[[ MATERIAL FOR THIS TASK, beginning ]]
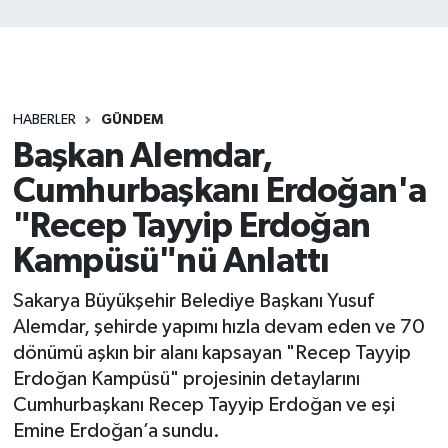
HABERLER
GÜNDEM
Başkan Alemdar,
Cumhurbaşkanı Erdoğan'a
"Recep Tayyip Erdoğan
Kampüsü"nü Anlattı
Sakarya Büyükşehir Belediye Başkanı Yusuf
Alemdar, şehirde yapımı hızla devam eden ve 70
dönümü aşkın bir alanı kapsayan "Recep Tayyip
Erdoğan Kampüsü" projesinin detaylarını
Cumhurbaşkanı Recep Tayyip Erdoğan ve eşi
Emine Erdoğan’a sundu.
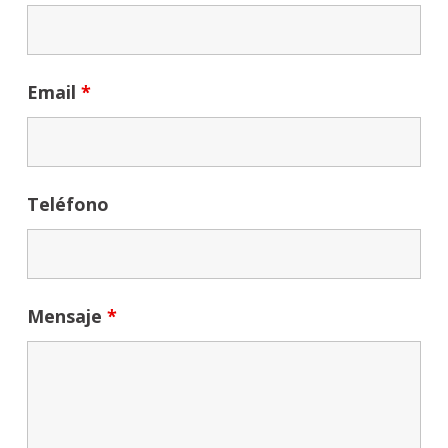
Email
*
Teléfono
Mensaje
*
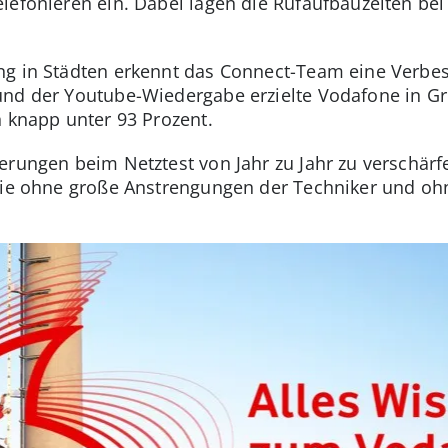
lefonieren ein. Dabei lagen die Rufaufbauzeiten be
ng in Städten erkennt das Connect-Team eine Verbe
und der Youtube-Wiedergabe erzielte Vodafone in Gr
n knapp unter 93 Prozent.
erungen beim Netztest von Jahr zu Jahr zu verschärf
„die ohne große Anstrengungen der Techniker und oh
[[ MATERIAL FOR THIS TASK, end ]]
▸ ACTIVITY: After locating the line containing "Emine Erdoğan’a sundu." in the entries above, repeat only it and each later line through the end, exactly, without any pictures.

▸ RESPONSE:
Emine Erdoğan’a sundu.
Email
*
Teléfono
Mensaje
*
lefonieren ein. Dabei lagen die Rufaufbauzeiten be
ng in Städten erkennt das Connect-Team eine Verbe
und der Youtube-Wiedergabe erzielte Vodafone in Gr
n knapp unter 93 Prozent.
erungen beim Netztest von Jahr zu Jahr zu verschärf
„die ohne große Anstrengungen der Techniker und oh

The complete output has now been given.